The WHY of Our ElasticSearch Upgrade

Deepak Varshney
Feb 18 · 4 min read

For the last 6 years, The TopAds Team in Tokopedia has been serving personalized recommendations seamlessly. Our Ads can be classified into 2 broad categories, Browse and Search Ads.

The secret ingredient for all the fame we have gathered till now is ElasticSearch.

We use Elastic Search for fetching all our Ads Content in real-time.

In this 2 part series, you will be able to create a practical and production-ready migration plan with zero downtime. As a big bonus, you will learn how it can improve your ES CPU by 2.5x and query latency by 2x.

Introduction

On a Sunny Day,
I was doing my routine daily work and drinking coffee when suddenly an alert came for the high latency of ElasticSearch Queries.

To accompany it, High CPU usage for ElasticSearch also came because the load was not balanced on data nodes.
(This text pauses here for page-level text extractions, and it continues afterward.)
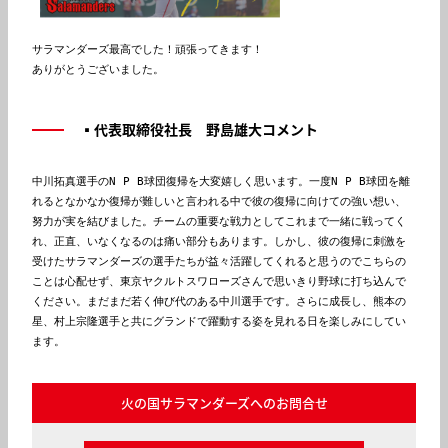
サラマンダーズ最高でした！頑張ってきます！

ありがとうございました。
▪️代表取締役社長 野島雄大コメント
中川拓真選手のN P B球団復帰を大変嬉しく思います。一度N P B球団を離
れるとなかなか復帰が難しいと言われる中で彼の復帰に向けての強い想い、
努力が実を結びました。チームの重要な戦力としてこれまで一緒に戦ってく
れ、正直、いなくなるのは痛い部分もあります。しかし、彼の復帰に刺激を
受けたサラマンダーズの選手たちが益々活躍してくれると思うのでこちらの
ことは心配せず、東京ヤクルトスワローズさんで思いきり野球に打ち込んで
ください。まだまだ若く伸び代のある中川選手です。さらに成長し、熊本の
星、村上宗隆選手と共にグランドで躍動する姿を見れる日を楽しみにしてい
ます。
火の国サラマンダーズへのお問合せ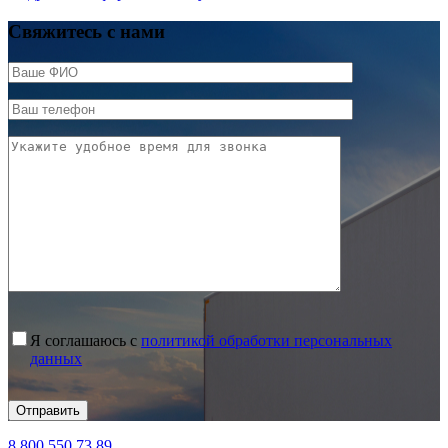
Свяжитесь с нами
Я соглашаюсь с
политикой обработки персональных
данных
8 800 550 73 89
These alerts were buzzing for quite a long time at regular intervals.

Looking at the improvements ES 7 offers, we took up the challenge to upgrade our ES from version 5.6.3 to 7.7.1.
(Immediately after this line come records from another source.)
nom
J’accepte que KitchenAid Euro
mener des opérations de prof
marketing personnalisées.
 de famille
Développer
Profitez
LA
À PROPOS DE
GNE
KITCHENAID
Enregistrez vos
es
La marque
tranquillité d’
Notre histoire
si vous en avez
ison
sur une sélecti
This blog series will have 2 stations:

  1. WHY did we decide to migrate?
  2. HOW did we migrate and the WOW results we achieved.

This is our first station where we will explain why we actually decided to migrate to Elastic Search 7 and what are the salient features of ES 7.

Our Initial ElasticSearch Setup

We had been using ES 5.6.4 for 4 years and did not upgrade it due to backward-incompatible changes.

Elastic Search 7.7.1 was released in July 2020

Why Upgrade?

  1. ES Query time Improvements.
  2. CPU usage Improvements.
  3. Disk Space usage Improvements
  4. Zero downtime.
  5. Get Nginx Cache Hit Rate graph on datadog to optimize ES query performance by making it more cache-friendly.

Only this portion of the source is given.